Exact reproduction of every entry is required.

THE DATA>

========

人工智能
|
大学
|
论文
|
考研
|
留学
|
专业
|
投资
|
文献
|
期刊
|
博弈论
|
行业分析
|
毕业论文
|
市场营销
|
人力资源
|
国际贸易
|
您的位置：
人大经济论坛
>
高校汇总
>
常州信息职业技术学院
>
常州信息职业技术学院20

========

ANSWER TO THIS EXERCISE>
人工智能
|
大学
|
论文
|
考研
|
留学
|
专业
|
投资
|
文献
|
期刊
|
博弈论
|
行业分析
|
毕业论文
|
市场营销
|
人力资源
|
国际贸易
|
您的位置：
人大经济论坛
>
高校汇总
>
常州信息职业技术学院
>
常州信息职业技术学院20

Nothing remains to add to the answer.